* _PROBLEM DETAILS_
Return the listing below unchanged, but without pictures.

* _EXTRACTED DATA_
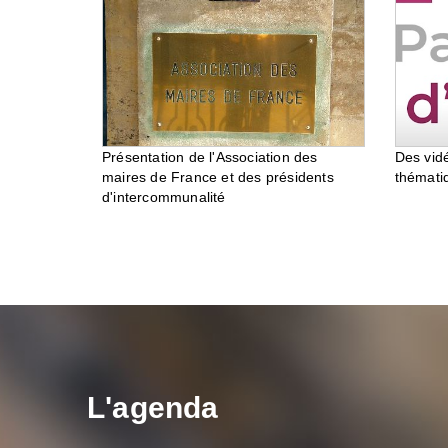
Des vid
Présentation de l'Association des
thémati
maires de France et des présidents
d'intercommunalité
L'agenda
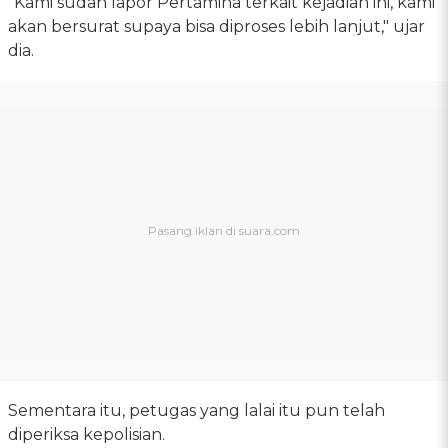
"Kami sudah lapor Pertamina terkait kejadian ini, kami
akan bersurat supaya bisa diproses lebih lanjut," ujar
dia.
Sementara itu, petugas yang lalai itu pun telah
diperiksa kepolisian.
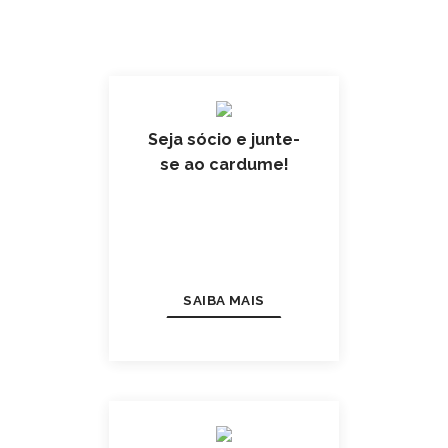
Seja sócio e junte-
se ao cardume!
SAIBA MAIS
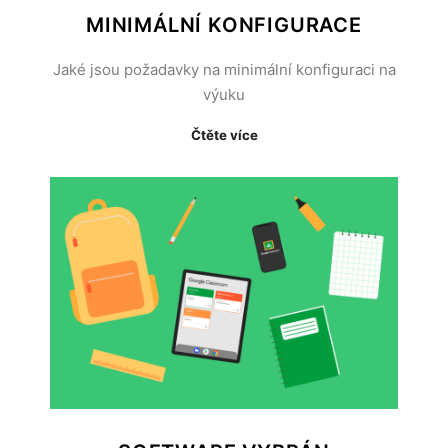
MINIMÁLNÍ KONFIGURACE
Jaké jsou požadavky na minimální konfiguraci na
výuku
Čtěte více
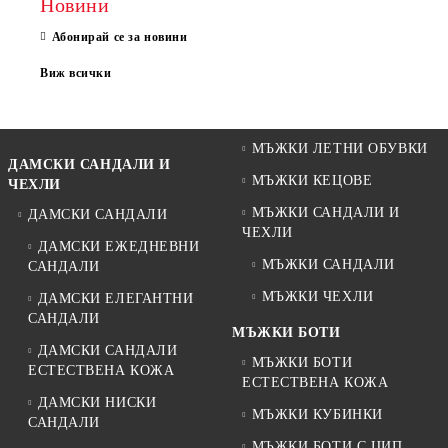
Новини
Абонирай се за новини
Виж всички
МЪЖКИ ЛЕТНИ ОБУВКИ
ДАМСКИ САНДАЛИ И
МЪЖКИ КЕЦОВЕ
ЧЕХЛИ
МЪЖКИ САНДАЛИ И
ДАМСКИ САНДАЛИ
ЧЕХЛИ
ДАМСКИ ЕЖЕДНЕВНИ
МЪЖКИ САНДАЛИ
САНДАЛИ
МЪЖКИ ЧЕХЛИ
ДАМСКИ ЕЛЕГАНТНИ
САНДАЛИ
МЪЖКИ БОТИ
ДАМСКИ САНДАЛИ
МЪЖКИ БОТИ
ЕСТЕСТВЕНА КОЖА
ЕСТЕСТВЕНА КОЖА
ДАМСКИ НИСКИ
МЪЖКИ КУБИНКИ
САНДАЛИ
МЪЖКИ БОТИ С ЦИП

* _WRITTEN SOLUTION_
Des vid
Présentation de l'Association des
thémati
maires de France et des présidents
d'intercommunalité
L'agenda
"Kami sudah lapor Pertamina terkait kejadian ini, kami
akan bersurat supaya bisa diproses lebih lanjut," ujar
dia.
Sementara itu, petugas yang lalai itu pun telah
diperiksa kepolisian.
Seja sócio e junte-
se ao cardume!
SAIBA MAIS
MINIMÁLNÍ KONFIGURACE
Jaké jsou požadavky na minimální konfiguraci na
výuku
Čtěte více
Новини
Абонирай се за новини
Виж всички
МЪЖКИ ЛЕТНИ ОБУВКИ
ДАМСКИ САНДАЛИ И
МЪЖКИ КЕЦОВЕ
ЧЕХЛИ
МЪЖКИ САНДАЛИ И
ДАМСКИ САНДАЛИ
ЧЕХЛИ
ДАМСКИ ЕЖЕДНЕВНИ
МЪЖКИ САНДАЛИ
САНДАЛИ
МЪЖКИ ЧЕХЛИ
ДАМСКИ ЕЛЕГАНТНИ
САНДАЛИ
МЪЖКИ БОТИ
ДАМСКИ САНДАЛИ
МЪЖКИ БОТИ
ЕСТЕСТВЕНА КОЖА
ЕСТЕСТВЕНА КОЖА
ДАМСКИ НИСКИ
МЪЖКИ КУБИНКИ
САНДАЛИ
МЪЖКИ БОТИ С ЦИП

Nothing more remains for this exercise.